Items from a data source

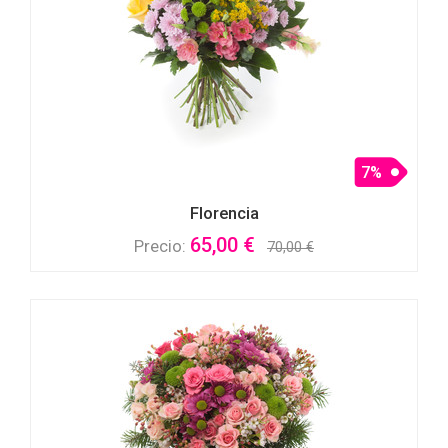
7%
Florencia
65,00 €
Precio:
70,00 €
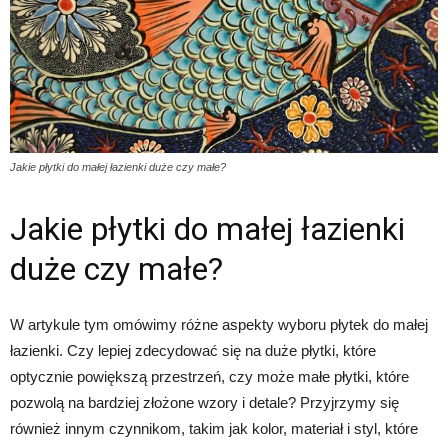
Jakie płytki do małej łazienki duże czy małe?
Jakie płytki do małej łazienki
duże czy małe?
W artykule tym omówimy różne aspekty wyboru płytek do małej
łazienki. Czy lepiej zdecydować się na duże płytki, które
optycznie powiększą przestrzeń, czy może małe płytki, które
pozwolą na bardziej złożone wzory i detale? Przyjrzymy się
również innym czynnikom, takim jak kolor, materiał i styl, które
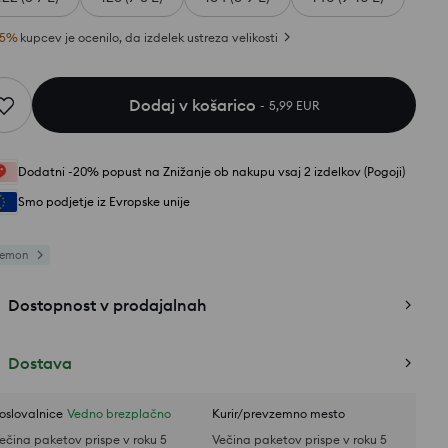
5
%
kupcev je ocenilo, da izdelek ustreza velikosti
Dodaj v košarico
5,99 EUR
Dodatni -20% popust na Znižanje ob nakupu vsaj 2 izdelkov (Pogoji)
Smo podjetje iz Evropske unije
kemon
Dostopnost v prodajalnah
Dostava
oslovalnice
Vedno brezplačno
Kurir/prevzemno mesto
ečina paketov prispe v roku 5
Večina paketov prispe v roku 5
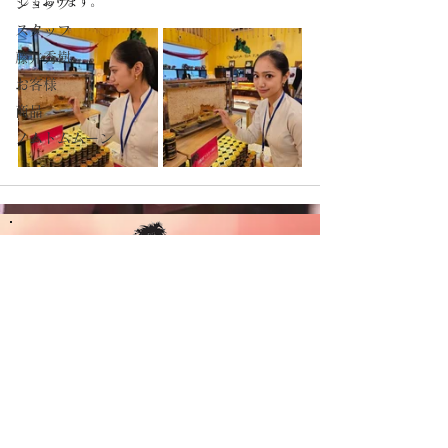
しております。
ショップ
スタッフ
藤井秀樹
お客様
商品
ノムトムムーン
CAMBODIA TEA TIME
Phone：(+855)
63-766-305
Everyday: 9
am - 7pm
E-mail：
wella.cam2006@gmail.com
MAP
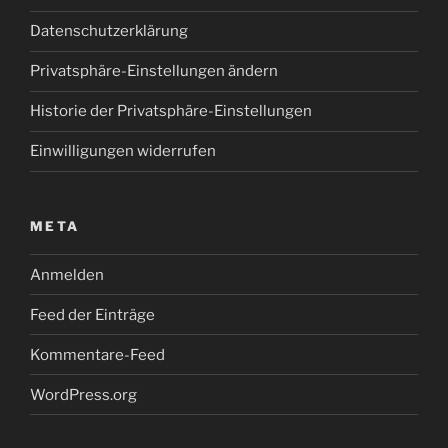
Datenschutzerklärung
Privatsphäre-Einstellungen ändern
Historie der Privatsphäre-Einstellungen
Einwilligungen widerrufen
META
Anmelden
Feed der Einträge
Kommentare-Feed
WordPress.org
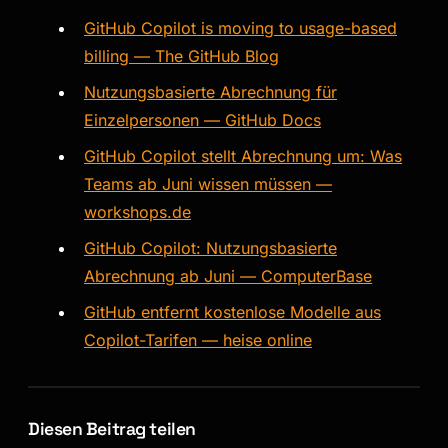
GitHub Copilot is moving to usage-based
billing — The GitHub Blog
Nutzungsbasierte Abrechnung für
Einzelpersonen — GitHub Docs
GitHub Copilot stellt Abrechnung um: Was
Teams ab Juni wissen müssen —
workshops.de
GitHub Copilot: Nutzungsbasierte
Abrechnung ab Juni — ComputerBase
GitHub entfernt kostenlose Modelle aus
Copilot-Tarifen — heise online
Diesen Beitrag teilen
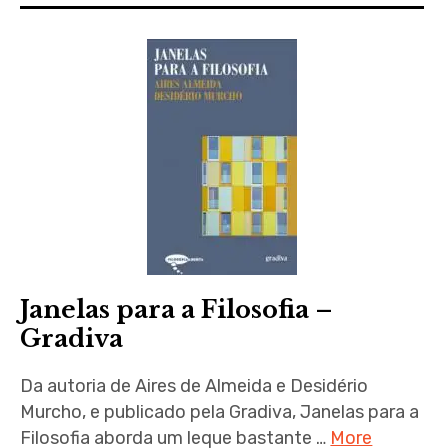
Janelas para a Filosofia –
Gradiva
Da autoria de Aires de Almeida e Desidério
Murcho, e publicado pela Gradiva, Janelas para a
Filosofia aborda um leque bastante …
More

Problem requirements: Type out all the records verbatim, minus images.

Solution below:
7%
Florencia
65,00 €
Precio:
70,00 €
Jakie płytki do małej łazienki duże czy małe?
Jakie płytki do małej łazienki
duże czy małe?
W artykule tym omówimy różne aspekty wyboru płytek do małej
łazienki. Czy lepiej zdecydować się na duże płytki, które
optycznie powiększą przestrzeń, czy może małe płytki, które
pozwolą na bardziej złożone wzory i detale? Przyjrzymy się
również innym czynnikom, takim jak kolor, materiał i styl, które
5
%
kupcev je ocenilo, da izdelek ustreza velikosti
Dodaj v košarico
5,99 EUR
Dodatni -20% popust na Znižanje ob nakupu vsaj 2 izdelkov (Pogoji)
Smo podjetje iz Evropske unije
kemon
Dostopnost v prodajalnah
Dostava
oslovalnice
Vedno brezplačno
Kurir/prevzemno mesto
ečina paketov prispe v roku 5
Večina paketov prispe v roku 5
しております。
ショップ
スタッフ
藤井秀樹
お客様
商品
ノムトムムーン
CAMBODIA TEA TIME
Phone：(+855)
63-766-305
Everyday: 9
am - 7pm
E-mail：
wella.cam2006@gmail.com
MAP
Datenschutzerklärung
Privatsphäre-Einstellungen ändern
Historie der Privatsphäre-Einstellungen
Einwilligungen widerrufen
META
Anmelden
Feed der Einträge
Kommentare-Feed
WordPress.org
GitHub Copilot is moving to usage-based
billing — The GitHub Blog
Nutzungsbasierte Abrechnung für
Einzelpersonen — GitHub Docs
GitHub Copilot stellt Abrechnung um: Was
Teams ab Juni wissen müssen —
workshops.de
GitHub Copilot: Nutzungsbasierte
Abrechnung ab Juni — ComputerBase
GitHub entfernt kostenlose Modelle aus
Copilot-Tarifen — heise online
Diesen Beitrag teilen
Janelas para a Filosofia –
Gradiva
Da autoria de Aires de Almeida e Desidério
Murcho, e publicado pela Gradiva, Janelas para a
Filosofia aborda um leque bastante …
More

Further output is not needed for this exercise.